IV. From her purchase of the poison until her death 40 years later
1. People thought she would kill herself if Homer refused to marry her.
ladies worried her driving with Homer in the streets would be bad for the young and
asked the minister to stop it, but useless.
3. Her cousins were asked to stop it, but Emily was found to prepare stuffs for marriage.
4. Homer had gone when the road finished and came back when Emily‘s cousins left. People
thought he would get married with Emily and take her away.
Homer never appeared again, and Emily stayed at home; the terrible smell issuing
from her room.
6. Her image changed when she was seen again—fat with grey hair.
7. Her front door remained closed, she gave painting lessons to colonel Sartoris‘s off-springs
and get free taxes.
8. She lived in the past, refusing the development of the society.
9. Door closed and taxes refused to pay even the new leaders demanded again and again, she
could only be seen through windows, like the carved torso of an idol in a niche.
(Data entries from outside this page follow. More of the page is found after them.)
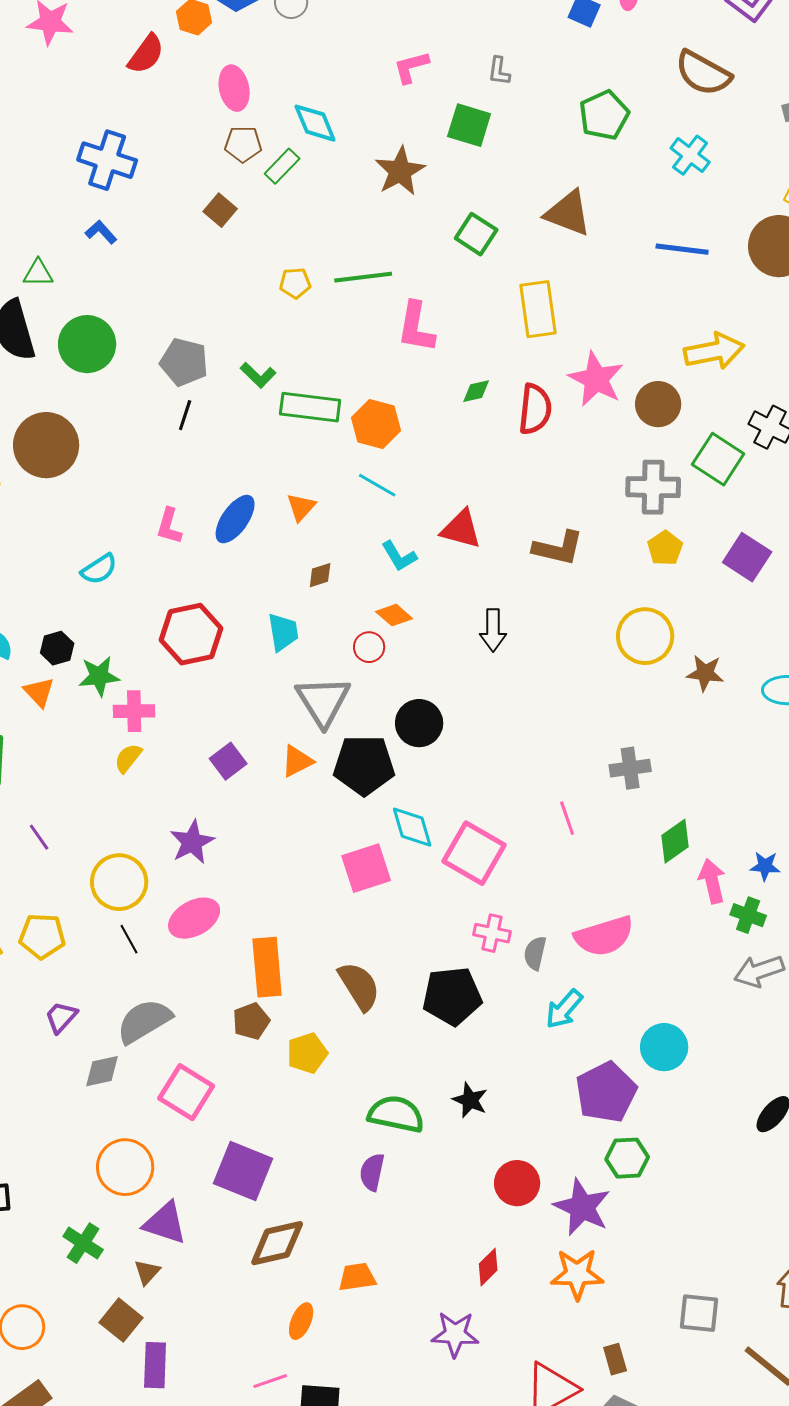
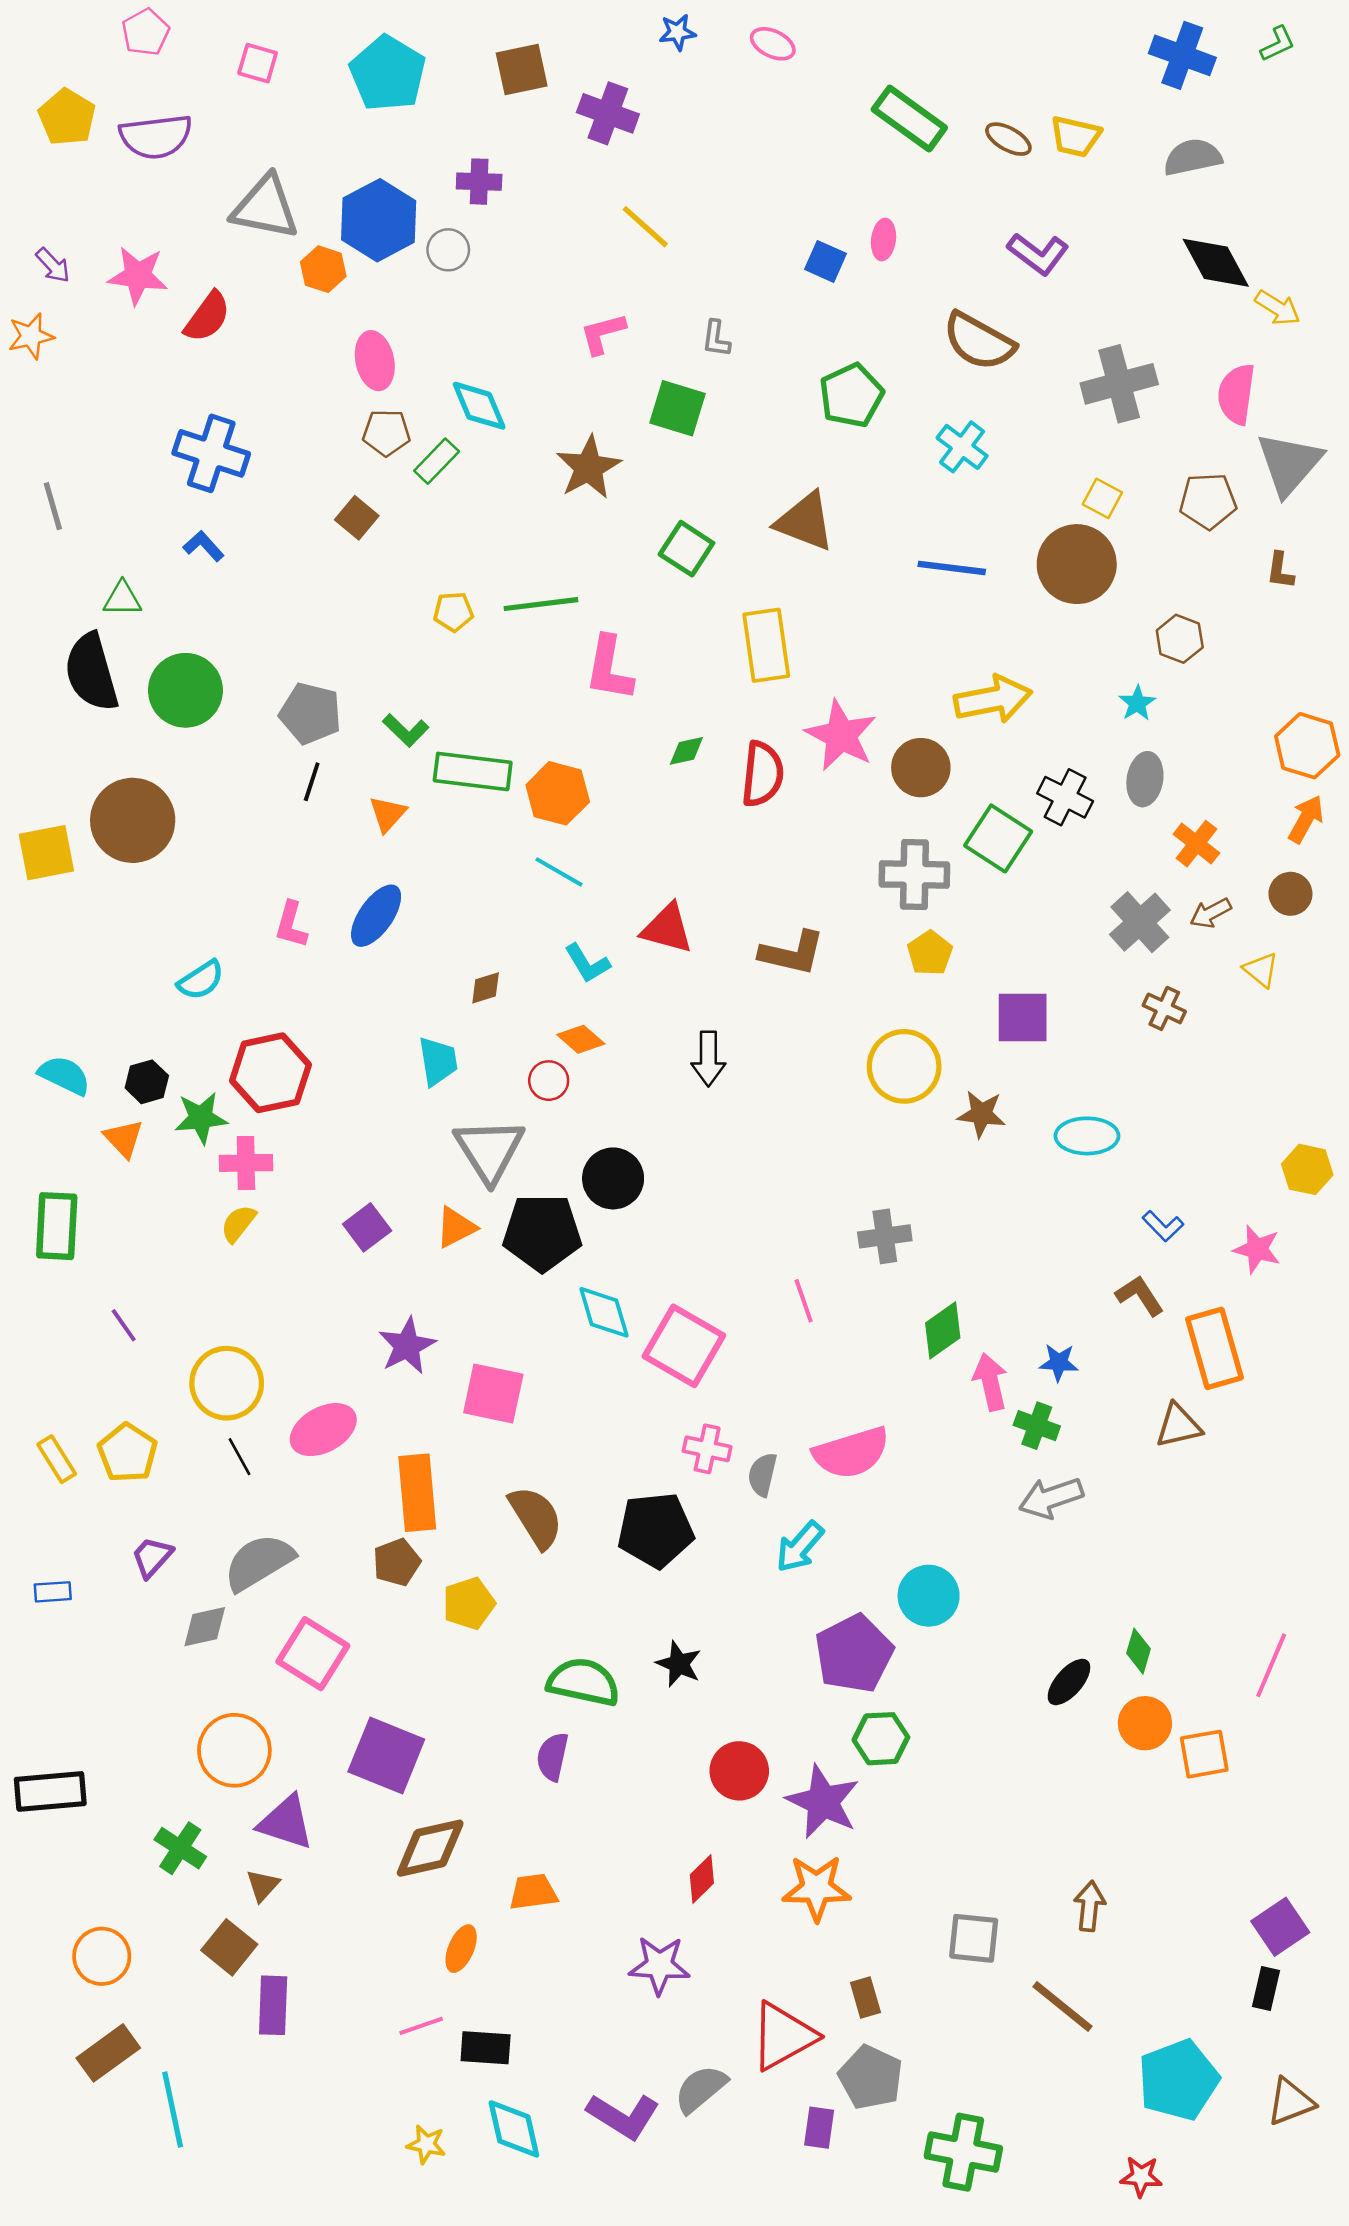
red semicircle: (146, 54) -> (207, 317), moved
orange triangle: (301, 507) -> (388, 814), moved
purple square: (747, 557) -> (1023, 1017), moved, turned -33
red hexagon: (191, 634) -> (270, 1073), moved
purple star: (192, 842) -> (407, 1346), moved
pink square: (366, 868) -> (493, 1394), moved, turned 30
yellow pentagon: (42, 936) -> (128, 1453), turned 30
10-11 (Back to the present) she fell ill and died, only her Negro servant with her. Her room
filled with dust and shadow.(Gothic atmosphere)
V. She was a murder.
1. The Negro open the front door after her death and let ladies in and then disappeared.
2. On her funeral, old men wore Confederate uniforms to show respect, the monument of old
collapsed. Old people tend to remember the old happy days.
3-4. The mythical room upstairs was discovered to be the bride chamber full of dust and
everything of the wedding night remained untouched. (Compare it with Charles Dickens's Great
Expectations, Miss Havisham, a rich woman who was once cheated and betrayed and deserted by
her lover on the very eve of their wedding, her expectation is to bring up Estella as a beautiful,
cold-hearted weapon of revenge upon all male folk in the World;)
5. Homer lay dead in bed.
6-7 Emily slept with Homer‘s dead body for many years.

15. Brief summary of the class and homework assignment (2min.)


1) Finish all the exercises to the text. Try to read one novel by William Faulkner.
16. Detailed study of the text (90min.) (Refer to the teacher’s book.)